The president added that “this position of the union will be the basis for negotiations”.
“This is in fact ‘to be or not to be’ – whether the president can go to the territory of Kosovo and Metohija, and then, what it is that we are negotiating about in the first place. I did not ask to go on a political, but on a religious mission, but there are no people there who believe in God,” Nikolić told reporters on Monday.
Asked whether he would again ask for permission to travel to Kosovo, he said that he would not ask permission “that he knows nobody will give him”.
The president stressed that he did not expect the ethnic Albanian authorities in Priština to allow him to spend the most joyous Christian holiday with a part of his nation, but that it was the EU that had “failed the test”.
According to him, Serbia cannot get more than was specified in the platform on Kosovo and Metohija, but must not accept anything less either, and announced that the government should state its view of the platform on Tuesday while the Serbian parliament should discuss the resolution on Friday.
“This is what we agreed and I believe that this has to happen,” Nikolić stated, and expressed the expectation that MPs would meet on Friday, and that he would be invited to the session “so that Serbia could finally show to the rest of the world what it wants to do and what it can achieve”
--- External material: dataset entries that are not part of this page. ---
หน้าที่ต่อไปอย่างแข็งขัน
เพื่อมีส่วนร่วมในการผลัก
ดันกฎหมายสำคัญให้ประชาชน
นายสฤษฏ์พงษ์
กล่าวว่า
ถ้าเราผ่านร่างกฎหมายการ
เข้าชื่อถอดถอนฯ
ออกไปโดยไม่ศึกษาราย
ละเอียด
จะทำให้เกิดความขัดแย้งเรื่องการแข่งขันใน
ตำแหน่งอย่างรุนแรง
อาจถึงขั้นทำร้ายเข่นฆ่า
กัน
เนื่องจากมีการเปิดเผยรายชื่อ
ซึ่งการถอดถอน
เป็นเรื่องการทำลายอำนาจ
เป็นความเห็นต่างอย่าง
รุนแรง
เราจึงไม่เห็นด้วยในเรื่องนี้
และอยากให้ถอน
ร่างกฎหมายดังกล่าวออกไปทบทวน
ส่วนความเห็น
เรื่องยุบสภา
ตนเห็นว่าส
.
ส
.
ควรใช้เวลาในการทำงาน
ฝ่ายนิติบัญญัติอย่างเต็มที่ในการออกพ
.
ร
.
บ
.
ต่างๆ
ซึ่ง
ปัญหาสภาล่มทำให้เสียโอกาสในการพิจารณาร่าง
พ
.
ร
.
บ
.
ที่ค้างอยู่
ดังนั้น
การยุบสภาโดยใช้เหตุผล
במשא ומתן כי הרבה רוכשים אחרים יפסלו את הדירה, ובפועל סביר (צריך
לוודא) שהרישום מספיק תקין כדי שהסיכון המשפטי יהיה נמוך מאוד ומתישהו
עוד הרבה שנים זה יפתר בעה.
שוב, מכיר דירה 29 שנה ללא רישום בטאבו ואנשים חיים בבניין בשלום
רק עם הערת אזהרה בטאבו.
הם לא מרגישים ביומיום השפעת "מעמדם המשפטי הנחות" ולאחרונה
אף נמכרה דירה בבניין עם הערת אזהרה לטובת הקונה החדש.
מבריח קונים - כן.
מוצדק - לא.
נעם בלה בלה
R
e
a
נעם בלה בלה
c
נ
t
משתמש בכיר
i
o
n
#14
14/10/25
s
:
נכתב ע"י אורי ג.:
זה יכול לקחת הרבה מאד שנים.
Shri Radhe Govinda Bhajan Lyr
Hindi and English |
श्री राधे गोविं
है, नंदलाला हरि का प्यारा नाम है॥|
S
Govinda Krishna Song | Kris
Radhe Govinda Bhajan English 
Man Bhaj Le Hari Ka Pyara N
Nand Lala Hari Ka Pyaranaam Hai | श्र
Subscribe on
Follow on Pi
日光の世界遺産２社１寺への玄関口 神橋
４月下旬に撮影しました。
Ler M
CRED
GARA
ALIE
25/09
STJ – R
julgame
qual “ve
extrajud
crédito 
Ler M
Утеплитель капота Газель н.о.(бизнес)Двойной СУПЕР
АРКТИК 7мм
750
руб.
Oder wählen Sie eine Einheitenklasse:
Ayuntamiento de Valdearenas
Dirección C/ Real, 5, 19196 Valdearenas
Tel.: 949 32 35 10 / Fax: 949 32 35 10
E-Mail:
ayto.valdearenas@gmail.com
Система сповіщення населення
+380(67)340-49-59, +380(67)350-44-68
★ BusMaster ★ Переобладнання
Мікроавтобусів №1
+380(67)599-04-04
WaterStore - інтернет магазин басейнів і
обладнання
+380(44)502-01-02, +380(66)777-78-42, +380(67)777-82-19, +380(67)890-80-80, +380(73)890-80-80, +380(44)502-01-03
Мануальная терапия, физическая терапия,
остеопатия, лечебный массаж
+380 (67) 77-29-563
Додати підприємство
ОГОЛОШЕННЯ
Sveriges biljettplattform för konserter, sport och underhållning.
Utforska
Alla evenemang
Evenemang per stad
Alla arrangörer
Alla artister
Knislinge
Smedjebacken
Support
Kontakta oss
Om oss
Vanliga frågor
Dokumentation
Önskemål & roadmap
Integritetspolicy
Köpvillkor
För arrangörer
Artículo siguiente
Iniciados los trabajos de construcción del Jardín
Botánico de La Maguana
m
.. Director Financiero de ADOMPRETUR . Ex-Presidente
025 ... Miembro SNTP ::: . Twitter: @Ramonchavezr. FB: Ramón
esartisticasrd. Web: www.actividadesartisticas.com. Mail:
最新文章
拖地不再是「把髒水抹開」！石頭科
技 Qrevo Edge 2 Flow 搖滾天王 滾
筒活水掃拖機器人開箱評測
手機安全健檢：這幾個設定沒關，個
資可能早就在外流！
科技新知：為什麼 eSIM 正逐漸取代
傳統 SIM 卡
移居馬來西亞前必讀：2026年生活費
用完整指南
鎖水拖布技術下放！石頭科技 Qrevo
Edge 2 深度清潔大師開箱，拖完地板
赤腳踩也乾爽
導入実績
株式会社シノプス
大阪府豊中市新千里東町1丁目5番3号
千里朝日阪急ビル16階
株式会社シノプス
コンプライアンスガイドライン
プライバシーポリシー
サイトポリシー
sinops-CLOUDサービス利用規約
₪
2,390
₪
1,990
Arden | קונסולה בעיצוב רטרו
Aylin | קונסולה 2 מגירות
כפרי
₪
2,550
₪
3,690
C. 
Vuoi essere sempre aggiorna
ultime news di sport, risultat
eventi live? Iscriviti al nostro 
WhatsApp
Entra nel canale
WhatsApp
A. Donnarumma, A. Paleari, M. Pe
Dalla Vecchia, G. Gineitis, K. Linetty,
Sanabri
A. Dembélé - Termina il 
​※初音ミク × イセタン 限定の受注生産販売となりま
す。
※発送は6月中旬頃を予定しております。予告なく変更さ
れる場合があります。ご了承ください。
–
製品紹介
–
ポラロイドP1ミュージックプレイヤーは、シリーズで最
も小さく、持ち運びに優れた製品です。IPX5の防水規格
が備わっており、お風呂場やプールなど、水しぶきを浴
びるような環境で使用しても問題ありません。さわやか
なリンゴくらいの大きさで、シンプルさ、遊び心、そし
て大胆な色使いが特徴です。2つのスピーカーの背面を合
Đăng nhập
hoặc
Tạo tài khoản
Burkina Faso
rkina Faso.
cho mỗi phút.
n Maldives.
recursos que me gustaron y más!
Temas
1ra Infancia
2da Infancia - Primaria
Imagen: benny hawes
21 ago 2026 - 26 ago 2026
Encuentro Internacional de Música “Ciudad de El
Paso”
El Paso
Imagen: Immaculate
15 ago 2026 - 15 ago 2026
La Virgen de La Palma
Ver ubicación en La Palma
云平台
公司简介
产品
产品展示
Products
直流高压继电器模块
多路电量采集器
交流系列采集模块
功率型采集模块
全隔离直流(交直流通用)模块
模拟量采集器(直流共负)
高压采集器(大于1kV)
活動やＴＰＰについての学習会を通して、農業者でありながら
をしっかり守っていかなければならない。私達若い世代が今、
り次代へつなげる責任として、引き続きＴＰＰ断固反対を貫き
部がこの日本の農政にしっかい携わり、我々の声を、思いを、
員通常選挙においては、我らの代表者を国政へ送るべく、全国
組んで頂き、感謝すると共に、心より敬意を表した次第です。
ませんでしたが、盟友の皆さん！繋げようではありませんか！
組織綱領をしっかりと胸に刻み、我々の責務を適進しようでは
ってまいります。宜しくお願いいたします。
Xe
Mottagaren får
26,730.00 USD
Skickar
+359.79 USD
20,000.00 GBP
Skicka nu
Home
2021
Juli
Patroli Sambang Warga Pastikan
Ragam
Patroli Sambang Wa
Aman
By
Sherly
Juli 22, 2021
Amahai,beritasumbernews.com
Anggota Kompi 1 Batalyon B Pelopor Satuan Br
Nikolić called on all relevant sides to approach the platform without scepticism, mistrust or auto censure and added that the document is the best Serbia can achieve at the moment.
“We cannot go above this, obviously, but we must not accept anything less if we want to save Serbia’s honour and dignity and if our citizens who came to the liturgy in the Cathedral Church on Monday did so out of genuine faith,” the president said.
He added that the citizens of Serbia had gone through many difficulties and temptations before now, and that they are used to hardship and sacrifice:
“They (Serbians) need not be reminded how much stronger they can emerge from that. We have always emerged stronger, and I expect that the same will happen this year, because I think that our tires have caught mud all the way down, and it’s time to start pulling out, with everyone’s cooperation.”
Nikolić stressed that the government, above all, was being put to test to show how much those tasked with caring about the people are doing so, rather than worrying solely about themselves and their privileges.
“Better living can be secured in Serbia. I truly wish for this year, where many temptations await – with friends, and those who are less so – to be the turning point. And whichever way it goes, it will never again be as bad as it was. Peace from God, Christ is born,” the president concluded.